In Australia, there is a sundew that plays what may be nature's most cynical game. It flowers to attract pollinators, then traps them in sticky traps just centimeters away. Not quite by design, but the result is the same. The insect comes for the flower, and sometimes never leaves.

According to a new study, ‘Fatal attraction: flowers lure pollinators as prey in the carnivorous Drosera hookeri (Droseraceae),’ published in Annals of Botany by researchers at the University of New England, Australia, the carnivorous sundew Drosera hookeri has flowers and sticky trap leaves growing on average just 2.56 centimeters apart.

And that closeness is a serious problem for any visiting insect. The researchers worked in the field for over 10 years from 2007 to 2021, filming around 131 hours of footage at 93 plants on granite outcrops in eastern Australia.

A conflict most plants avoid

Many carnivorous plants have evolved ways to keep their pollinators safe: tall flowering stalks, distinct chemical signals, or timing that keeps trap leaves dormant while flowers are open.
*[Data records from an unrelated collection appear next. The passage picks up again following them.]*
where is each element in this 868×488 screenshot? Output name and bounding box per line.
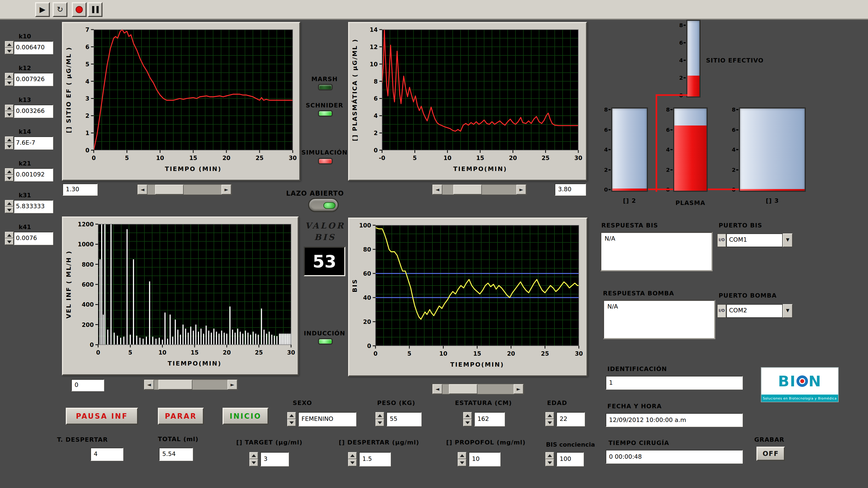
decrement-button[interactable] bbox=[348, 459, 357, 466]
param-k41-spinner[interactable] bbox=[5, 232, 14, 245]
param-k14-input[interactable]: 7.6E-7 bbox=[14, 136, 53, 150]
bis-conciencia-spinner[interactable] bbox=[546, 452, 554, 466]
peso-spinner[interactable] bbox=[375, 412, 384, 426]
dropdown-arrow-icon[interactable]: ▼ bbox=[783, 304, 793, 318]
increment-button[interactable] bbox=[546, 412, 554, 419]
scrollbar-track[interactable] bbox=[442, 185, 516, 195]
despertar-spinner[interactable] bbox=[348, 452, 357, 466]
propofol-input[interactable]: 10 bbox=[469, 452, 500, 466]
decrement-button[interactable] bbox=[5, 79, 14, 86]
edad-input[interactable]: 22 bbox=[556, 412, 585, 426]
scrollbar-thumb[interactable] bbox=[453, 185, 482, 195]
scrollbar-thumb[interactable] bbox=[158, 380, 192, 390]
grabar-button[interactable]: OFF bbox=[756, 447, 785, 461]
increment-button[interactable] bbox=[458, 452, 466, 459]
scroll-left-button[interactable]: ◄ bbox=[137, 185, 148, 195]
target-spinner[interactable] bbox=[249, 452, 258, 466]
bis-scrollbar[interactable]: ◄ ► bbox=[432, 384, 524, 395]
decrement-button[interactable] bbox=[375, 419, 384, 426]
record-button[interactable] bbox=[72, 2, 87, 17]
estatura-spinner[interactable] bbox=[463, 412, 472, 426]
param-k12-spinner[interactable] bbox=[5, 73, 14, 86]
decrement-button[interactable] bbox=[5, 206, 14, 213]
puerto-bomba-value[interactable]: COM2 bbox=[726, 304, 783, 318]
scroll-right-button[interactable]: ► bbox=[227, 380, 237, 390]
sexo-input[interactable]: FEMENINO bbox=[298, 412, 356, 426]
increment-button[interactable] bbox=[5, 105, 14, 111]
vel-inf-scrollbar[interactable]: ◄ ► bbox=[144, 379, 238, 390]
despertar-input[interactable]: 1.5 bbox=[359, 452, 391, 466]
dropdown-arrow-icon[interactable]: ▼ bbox=[783, 233, 793, 247]
decrement-button[interactable] bbox=[5, 175, 14, 182]
scroll-right-button[interactable]: ► bbox=[516, 185, 526, 195]
decrement-button[interactable] bbox=[5, 143, 14, 150]
increment-button[interactable] bbox=[5, 168, 14, 175]
parar-button[interactable]: PARAR bbox=[158, 408, 204, 425]
run-button[interactable]: ▶ bbox=[35, 2, 50, 17]
scrollbar-track[interactable] bbox=[442, 384, 514, 394]
peso-input[interactable]: 55 bbox=[386, 412, 422, 426]
increment-button[interactable] bbox=[5, 136, 14, 143]
param-k14-spinner[interactable] bbox=[5, 136, 14, 150]
marsh-led[interactable] bbox=[318, 84, 333, 90]
scroll-right-button[interactable]: ► bbox=[514, 384, 524, 394]
decrement-button[interactable] bbox=[5, 48, 14, 54]
scroll-left-button[interactable]: ◄ bbox=[433, 384, 442, 394]
puerto-bis-select[interactable]: I/O COM1 ▼ bbox=[717, 233, 793, 247]
scroll-right-button[interactable]: ► bbox=[221, 185, 231, 195]
param-k13-input[interactable]: 0.003266 bbox=[14, 105, 53, 118]
decrement-button[interactable] bbox=[463, 419, 472, 426]
plasmatica-scrollbar[interactable]: ◄ ► bbox=[432, 184, 527, 195]
lazo-abierto-toggle[interactable] bbox=[308, 198, 339, 212]
vel-inf-scale-input[interactable]: 0 bbox=[71, 379, 104, 391]
increment-button[interactable] bbox=[5, 232, 14, 238]
scrollbar-track[interactable] bbox=[148, 185, 221, 195]
param-k31-input[interactable]: 5.833333 bbox=[14, 200, 53, 213]
decrement-button[interactable] bbox=[546, 459, 554, 466]
simulacion-led[interactable] bbox=[318, 158, 333, 164]
inicio-button[interactable]: INICIO bbox=[222, 408, 269, 425]
fecha-hora-input[interactable]: 12/09/2012 10:00:00 a.m bbox=[606, 413, 743, 427]
sitio-ef-scrollbar[interactable]: ◄ ► bbox=[137, 184, 232, 195]
increment-button[interactable] bbox=[546, 452, 554, 459]
decrement-button[interactable] bbox=[546, 419, 554, 426]
param-k12-input[interactable]: 0.007926 bbox=[14, 73, 53, 86]
scrollbar-thumb[interactable] bbox=[449, 384, 477, 394]
decrement-button[interactable] bbox=[287, 419, 296, 426]
increment-button[interactable] bbox=[5, 200, 14, 206]
target-input[interactable]: 3 bbox=[260, 452, 289, 466]
param-k21-spinner[interactable] bbox=[5, 168, 14, 182]
scroll-left-button[interactable]: ◄ bbox=[433, 185, 442, 195]
param-k41-input[interactable]: 0.0076 bbox=[14, 232, 53, 245]
increment-button[interactable] bbox=[348, 452, 357, 459]
decrement-button[interactable] bbox=[458, 459, 466, 466]
decrement-button[interactable] bbox=[249, 459, 258, 466]
puerto-bis-value[interactable]: COM1 bbox=[726, 233, 783, 247]
increment-button[interactable] bbox=[5, 73, 14, 79]
induccion-led[interactable] bbox=[318, 338, 333, 345]
increment-button[interactable] bbox=[287, 412, 296, 419]
bis-conciencia-input[interactable]: 100 bbox=[556, 452, 584, 466]
increment-button[interactable] bbox=[463, 412, 472, 419]
param-k21-input[interactable]: 0.001092 bbox=[14, 168, 53, 182]
sexo-spinner[interactable] bbox=[287, 412, 296, 426]
identificacion-input[interactable]: 1 bbox=[606, 376, 743, 390]
increment-button[interactable] bbox=[249, 452, 258, 459]
puerto-bomba-select[interactable]: I/O COM2 ▼ bbox=[717, 304, 793, 318]
sitio-ef-scale-input[interactable]: 1.30 bbox=[62, 184, 98, 196]
pausa-inf-button[interactable]: PAUSA INF bbox=[66, 408, 138, 425]
decrement-button[interactable] bbox=[5, 238, 14, 245]
decrement-button[interactable] bbox=[5, 111, 14, 118]
param-k13-spinner[interactable] bbox=[5, 105, 14, 118]
estatura-input[interactable]: 162 bbox=[474, 412, 505, 426]
increment-button[interactable] bbox=[375, 412, 384, 419]
plasmatica-scale-input[interactable]: 3.80 bbox=[555, 184, 586, 196]
continuous-run-button[interactable]: ↻ bbox=[53, 2, 67, 17]
scrollbar-thumb[interactable] bbox=[155, 185, 184, 195]
param-k10-spinner[interactable] bbox=[5, 41, 14, 54]
scroll-left-button[interactable]: ◄ bbox=[144, 380, 154, 390]
param-k10-input[interactable]: 0.006470 bbox=[14, 41, 53, 54]
increment-button[interactable] bbox=[5, 41, 14, 48]
edad-spinner[interactable] bbox=[546, 412, 554, 426]
param-k31-spinner[interactable] bbox=[5, 200, 14, 213]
According to ‘Pollinator-prey conflict in carnivorous plants’, a review by Jürgens et al. published in Biological Reviews, this tension between needing insects for food and needing them for pollination is a well-documented evolutionary problem, and most carnivorous plants have found strategies to manage it.

Drosera hookeri has not. It has flowers and trap leaves with the same short stem, just a couple of centimeters apart. Any insect that visits the flower is well within striking distance of the trap.